§ **PROBLEM REQUIREMENTS**: Return exactly the lines of the records below, starting at the line that contains "Trump to #ExitUN" and ending at the line that contains "popular collection", with both of those lines kept.

§ **DATA TO PROCESS**:
────────

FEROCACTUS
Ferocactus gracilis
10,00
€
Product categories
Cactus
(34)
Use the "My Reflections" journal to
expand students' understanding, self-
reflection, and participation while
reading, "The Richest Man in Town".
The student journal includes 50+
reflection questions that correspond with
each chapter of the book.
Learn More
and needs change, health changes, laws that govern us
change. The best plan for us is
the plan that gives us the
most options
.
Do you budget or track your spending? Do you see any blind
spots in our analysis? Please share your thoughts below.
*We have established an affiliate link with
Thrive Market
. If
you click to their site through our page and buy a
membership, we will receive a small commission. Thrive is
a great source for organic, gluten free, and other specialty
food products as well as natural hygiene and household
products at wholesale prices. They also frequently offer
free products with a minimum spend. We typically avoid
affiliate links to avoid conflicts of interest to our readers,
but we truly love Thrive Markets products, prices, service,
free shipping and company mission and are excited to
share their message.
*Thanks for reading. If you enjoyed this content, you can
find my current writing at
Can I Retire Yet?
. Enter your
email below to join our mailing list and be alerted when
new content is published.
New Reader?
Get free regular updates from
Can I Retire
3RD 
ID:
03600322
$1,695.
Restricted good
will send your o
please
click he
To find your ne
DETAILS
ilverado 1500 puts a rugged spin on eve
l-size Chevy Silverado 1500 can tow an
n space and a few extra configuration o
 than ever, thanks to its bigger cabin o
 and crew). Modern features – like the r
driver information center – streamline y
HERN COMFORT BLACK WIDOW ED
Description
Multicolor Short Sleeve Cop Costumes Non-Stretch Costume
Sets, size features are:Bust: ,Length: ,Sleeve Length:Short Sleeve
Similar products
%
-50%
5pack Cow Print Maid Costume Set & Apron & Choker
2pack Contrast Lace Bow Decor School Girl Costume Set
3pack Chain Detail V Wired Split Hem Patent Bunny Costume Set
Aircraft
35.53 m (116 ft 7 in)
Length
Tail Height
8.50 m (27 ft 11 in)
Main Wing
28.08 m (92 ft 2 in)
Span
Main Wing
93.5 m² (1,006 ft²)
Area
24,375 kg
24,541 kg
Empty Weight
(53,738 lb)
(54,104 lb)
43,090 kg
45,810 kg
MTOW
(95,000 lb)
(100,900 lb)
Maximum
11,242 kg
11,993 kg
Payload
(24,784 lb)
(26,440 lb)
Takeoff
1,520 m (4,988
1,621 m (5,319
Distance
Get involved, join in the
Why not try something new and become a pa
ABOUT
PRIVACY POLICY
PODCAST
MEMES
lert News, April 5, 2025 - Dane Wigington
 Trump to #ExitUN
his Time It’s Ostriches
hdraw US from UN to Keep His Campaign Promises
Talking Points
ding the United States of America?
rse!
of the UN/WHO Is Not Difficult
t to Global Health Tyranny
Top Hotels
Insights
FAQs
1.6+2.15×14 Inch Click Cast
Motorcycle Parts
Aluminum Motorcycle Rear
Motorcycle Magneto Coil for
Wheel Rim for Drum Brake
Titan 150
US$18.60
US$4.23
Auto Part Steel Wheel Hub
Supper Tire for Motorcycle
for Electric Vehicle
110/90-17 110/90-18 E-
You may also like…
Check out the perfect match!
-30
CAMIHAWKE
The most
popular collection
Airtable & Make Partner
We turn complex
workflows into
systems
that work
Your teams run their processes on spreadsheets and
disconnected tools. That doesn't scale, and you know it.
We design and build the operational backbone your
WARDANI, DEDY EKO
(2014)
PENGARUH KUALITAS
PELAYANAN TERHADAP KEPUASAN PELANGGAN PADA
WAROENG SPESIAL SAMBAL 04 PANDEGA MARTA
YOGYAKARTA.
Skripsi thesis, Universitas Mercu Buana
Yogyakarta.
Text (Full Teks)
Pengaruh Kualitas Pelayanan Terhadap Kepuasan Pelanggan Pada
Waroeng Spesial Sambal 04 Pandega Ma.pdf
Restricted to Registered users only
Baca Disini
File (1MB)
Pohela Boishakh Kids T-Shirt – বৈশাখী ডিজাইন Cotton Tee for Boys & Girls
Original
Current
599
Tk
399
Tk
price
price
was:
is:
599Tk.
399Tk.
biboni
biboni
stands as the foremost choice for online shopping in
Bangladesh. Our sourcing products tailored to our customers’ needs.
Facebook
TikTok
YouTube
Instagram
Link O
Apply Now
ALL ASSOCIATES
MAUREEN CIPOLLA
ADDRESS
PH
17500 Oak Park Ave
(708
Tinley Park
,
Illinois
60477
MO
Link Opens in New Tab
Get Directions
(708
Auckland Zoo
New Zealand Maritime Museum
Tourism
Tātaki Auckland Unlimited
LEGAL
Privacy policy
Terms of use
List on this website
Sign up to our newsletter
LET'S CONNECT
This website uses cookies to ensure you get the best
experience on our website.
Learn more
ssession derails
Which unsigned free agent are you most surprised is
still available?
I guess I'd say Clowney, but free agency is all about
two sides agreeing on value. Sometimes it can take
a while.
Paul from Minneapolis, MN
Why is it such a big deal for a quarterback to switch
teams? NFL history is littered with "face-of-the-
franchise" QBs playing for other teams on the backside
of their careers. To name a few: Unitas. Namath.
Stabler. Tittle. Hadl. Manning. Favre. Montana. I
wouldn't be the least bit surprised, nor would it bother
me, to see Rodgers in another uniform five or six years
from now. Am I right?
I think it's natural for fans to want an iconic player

────────

§ **SOLUTION FOR THIS TASK**:
 Trump to #ExitUN
his Time It’s Ostriches
hdraw US from UN to Keep His Campaign Promises
Talking Points
ding the United States of America?
rse!
of the UN/WHO Is Not Difficult
t to Global Health Tyranny
Top Hotels
Insights
FAQs
1.6+2.15×14 Inch Click Cast
Motorcycle Parts
Aluminum Motorcycle Rear
Motorcycle Magneto Coil for
Wheel Rim for Drum Brake
Titan 150
US$18.60
US$4.23
Auto Part Steel Wheel Hub
Supper Tire for Motorcycle
for Electric Vehicle
110/90-17 110/90-18 E-
You may also like…
Check out the perfect match!
-30
CAMIHAWKE
The most
popular collection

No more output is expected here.